0.7g of a sample of Na2CO3.xH2O were dissoled in water and the volume made up to 100ml . 20ml of this solution

required 19.8ml of 0.1 N HCl for complete neutralization . Find the value of x .

ans = ~2

Na₂CO₃. XH₂O + 2HCl → 2NaCl + (X + 1)H₂O + CO₂

The strength of a solution is defined as the amount of solute in grams, present in one litre of solution. It is expressed in gL^-1.  We are given that 0.7 g of Na₂CO₃. XH₂O is dissolved 100 ml of solution. The strength of the solution is therefore   = 0.7/[1000/100]  = 7 gL^-1

The molarity equation is written as   n₁M₁V₁ = n₂M₂V₂ (1)

where n₁ is the acidity of Na₂CO₃, M₁ is its molarity and V₁ is the volume of sodium carbonate solution used. n₂ is the basicity of HCl, M₂ is its molarity and HCl is the volume of HCl used .
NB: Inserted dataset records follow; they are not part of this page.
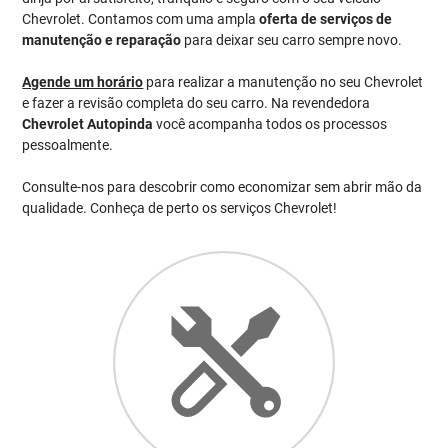
Chevrolet. Contamos com uma ampla
oferta de serviços de
manutenção e reparação
para deixar seu carro sempre novo.
Agende um horário
para realizar a manutenção no seu Chevrolet
e fazer a revisão completa do seu carro. Na revendedora
Chevrolet Autopinda
você acompanha todos os processos
pessoalmente.
Consulte-nos para descobrir como economizar sem abrir mão da
qualidade. Conheça de perto os serviços Chevrolet!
Since HCl is monobasic, therefore its molarity is the same as its normality. Substituting the given values in equation (1), we get  2 X M₁ X 20 = 1 X 0.1 X 19.8

Therefore M₁ = 19.8/400 = 0.0495 M

Now  Molarity = Strength in gL^-1/ molar mass of solute

Therefore   Molar mass = Strength / Molarity 

Thus, molar mass of Na₂CO₃. xH₂O = 7/0.0495 = 141.414 g

But molar mass of Na₂CO₃. XH₂O = Mass of anhydrous Na₂CO₃ + mass of x molecules of water  = 106 + 18x

Therefore   106 + 18x = 141.414  which gives x = 35.414/18 = 1.976

Hence the value of x here can be rounded off to 2.